January 26 is a complicated day in Australia, and the Invasion Day rally in Brisbane is one of the most photographically serious events I attend each year. It requires a different kind of attention from festival photography — the stakes are higher, the emotions are more layered, and the responsibility to represent people accurately rather than dramatically is something I think about throughout the day.
The 2016 rally gathered at Musgrave Park and marched through the Brisbane CBD. The smoking ceremony at the start of the day — eucalyptus and wattle smoke rising through the park, participants moving through it — is one of the most visually distinctive moments in the Brisbane events calendar.
On the smoking ceremony: The smoke in strong backlight or against the dark canopy of the park trees is genuinely difficult to expose for, but when it works the photographs have a quality that is unlike anything else.

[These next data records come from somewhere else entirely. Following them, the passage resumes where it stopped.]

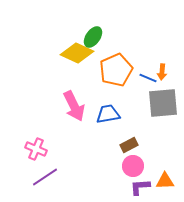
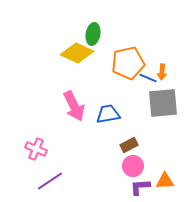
green ellipse: moved 3 px up; rotated 25 degrees counterclockwise
orange pentagon: moved 12 px right, 7 px up; rotated 12 degrees clockwise
purple line: moved 5 px right, 4 px down
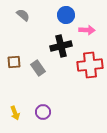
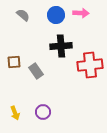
blue circle: moved 10 px left
pink arrow: moved 6 px left, 17 px up
black cross: rotated 10 degrees clockwise
gray rectangle: moved 2 px left, 3 px down
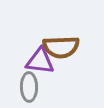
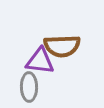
brown semicircle: moved 1 px right, 1 px up
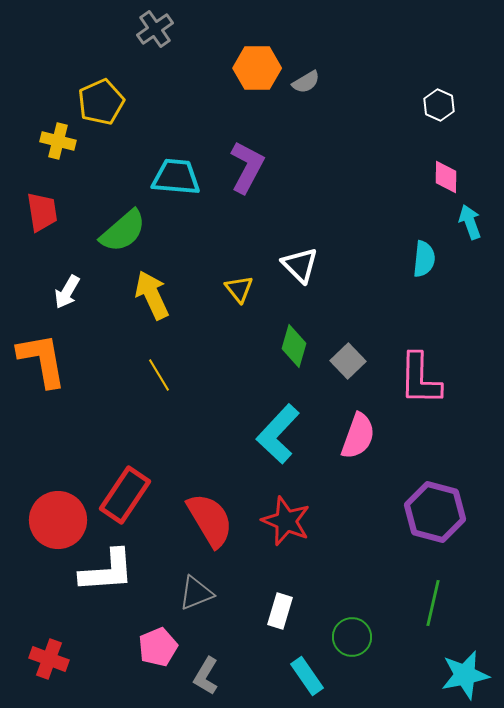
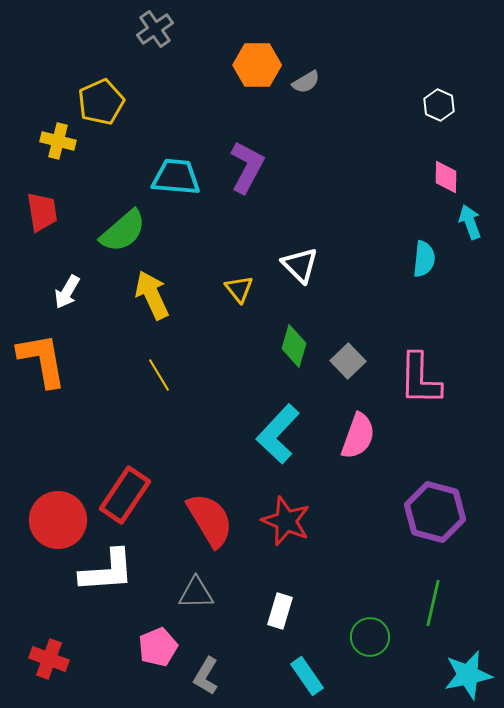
orange hexagon: moved 3 px up
gray triangle: rotated 21 degrees clockwise
green circle: moved 18 px right
cyan star: moved 3 px right
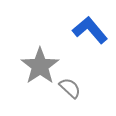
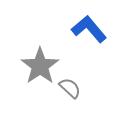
blue L-shape: moved 1 px left, 1 px up
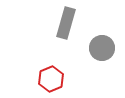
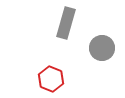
red hexagon: rotated 15 degrees counterclockwise
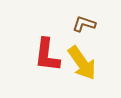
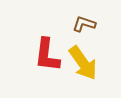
yellow arrow: moved 1 px right
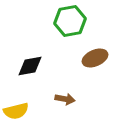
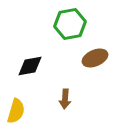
green hexagon: moved 3 px down
brown arrow: rotated 84 degrees clockwise
yellow semicircle: rotated 60 degrees counterclockwise
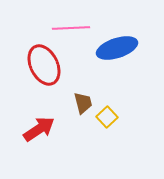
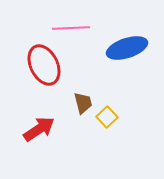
blue ellipse: moved 10 px right
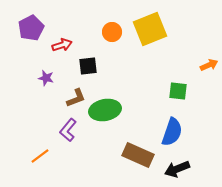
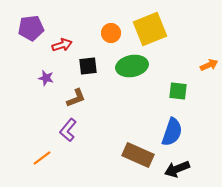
purple pentagon: rotated 20 degrees clockwise
orange circle: moved 1 px left, 1 px down
green ellipse: moved 27 px right, 44 px up
orange line: moved 2 px right, 2 px down
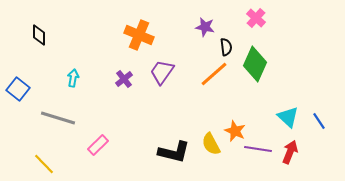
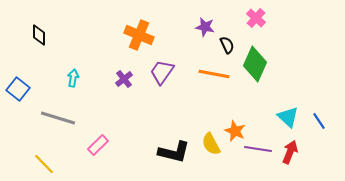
black semicircle: moved 1 px right, 2 px up; rotated 18 degrees counterclockwise
orange line: rotated 52 degrees clockwise
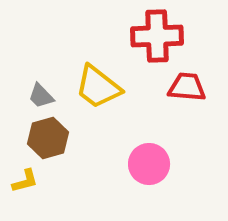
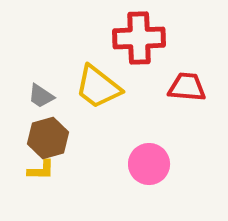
red cross: moved 18 px left, 2 px down
gray trapezoid: rotated 12 degrees counterclockwise
yellow L-shape: moved 16 px right, 11 px up; rotated 16 degrees clockwise
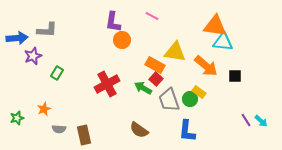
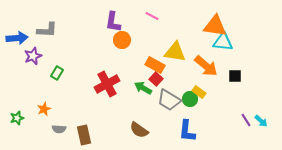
gray trapezoid: rotated 40 degrees counterclockwise
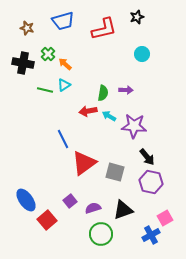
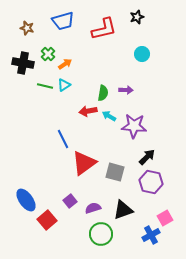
orange arrow: rotated 104 degrees clockwise
green line: moved 4 px up
black arrow: rotated 96 degrees counterclockwise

The man conducting the ceremony, boomerang in hand, smoke billowing around him, is an image that needed nothing from me beyond being present and ready.
On children at protests: Some of the most significant images from Invasion Day are of children — in body paint, raising fists, carrying flags. These children are being brought to something important by their families, and they are participating fully. Photographing children at political events requires care, but omitting them would misrepresent what the day actually is.

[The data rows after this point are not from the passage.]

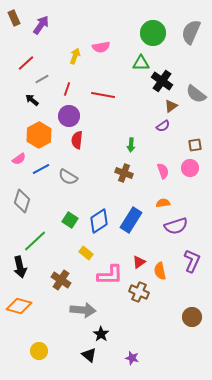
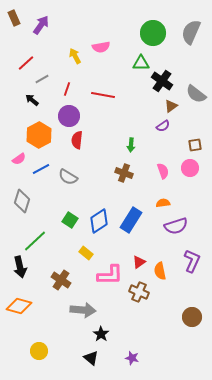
yellow arrow at (75, 56): rotated 49 degrees counterclockwise
black triangle at (89, 355): moved 2 px right, 3 px down
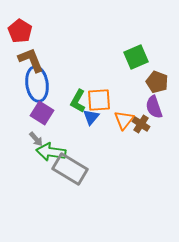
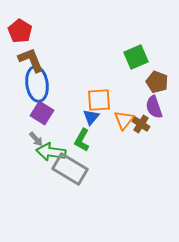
green L-shape: moved 4 px right, 39 px down
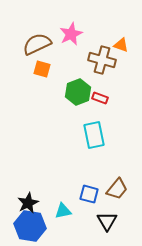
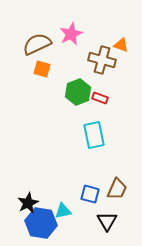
brown trapezoid: rotated 15 degrees counterclockwise
blue square: moved 1 px right
blue hexagon: moved 11 px right, 3 px up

On the city as backdrop: The march through Brisbane’s CBD puts protestors against the architecture of colonial governance — the old Town Hall, the heritage buildings of Queen Street — and the contrast is always there to be made. The woman with the Aboriginal flag face covering, fist raised in front of the city buildings, held those two realities in a single frame.
On the crowd portraits: I spent time between the main march moments photographing the crowd — faces, body paint, painted signs, the detail of what people were wearing and carrying. The baby on his father’s shoulder, looking out at the march with wide eyes, was one of the quieter images from the day and one I keep returning to.
Invasion Day is not a comfortable event to photograph. That discomfort is appropriate.